By Elizabeth Cloutman
Los Altos Hills, an area described by Sgt. Mark Eastus, public information officer at the Santa Clara Sheriff’s Department, as “one of the safest communities you could live in,” appears to have experienced a minor crime wave in recent weeks, including burglaries at Town Hall and the Purissima Hills Water District office, robberies at the Heritage House, which is the Los Altos Hills sheriff’s substation, and a home on Becky Lane, and a series of “five or six” residential auto thefts and burglaries of unlocked garages in an unincorporated area near Mora Drive and Eastbrook School.
Deputy Jeff Hunter of the Los Altos Hills substation of the sheriff’s department said Monday that the alleged perpetrator of the auto thefts was nabbed late last week, when officials discovered most of the stolen property in a home during a routine probation home search. The other crimes remain unsolved.
At 2:10 a.m., March 18, a deputy on routine patrol in Los Altos Hills noticed broken windows at both Town Hall and the Purissima Hills Water District office on Fremont Road, said Lt. Ernie Smedlund of the Westside Substation. After checking the area, the deputy found Heritage House, located in the same area, had also been broken into. City employees later discovered that a computer was missing from Heritage House, City Manager Maureen Cassingham said. Nothing was taken from either the water district office or Town Hall. The computer theft and broken windows amounted to losses of less than $1,000, Cassingham said.
On the evening of March 22, jewelry was stolen from a home on Becky Lane, near Foothill College, as the residents ate dinner, apparently unaware of the intruder, Eastus said. One of the residents after noticing an open sliding glass door in a bedroom, discovered jewelry items had been taken.

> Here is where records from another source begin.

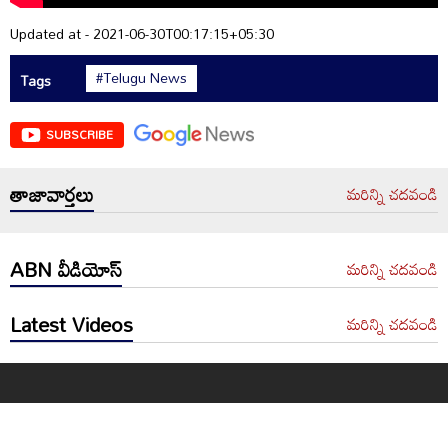
Updated at - 2021-06-30T00:17:15+05:30
#Telugu News
Tags
SUBSCRIBE
తాజావార్తలు
మరిన్ని చదవండి
ABN వీడియోస్
మరిన్ని చదవండి
Latest Videos
మరిన్ని చదవండి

Last week, Hunter said, “five or six” residents in the Mora Drive area reported personal property stolen from their unlocked vehicles and unlocked garages, including cameras, a laptop computer and a $4,500. bicycle with $800 wheel rims. “All the cars were parked in the driveway and were left unlocked,” he said. Most of the missing property was recovered during the probation search,
Smedlund advised Los Altos Hills residents to report any suspicious vehicles or persons seen in the area by calling 911 “immediately.” Hunter also reminded residents to “make sure they know their neighbors and their neighbors’ vehicles” and to keep all doors and windows to cars and residences routinely locked.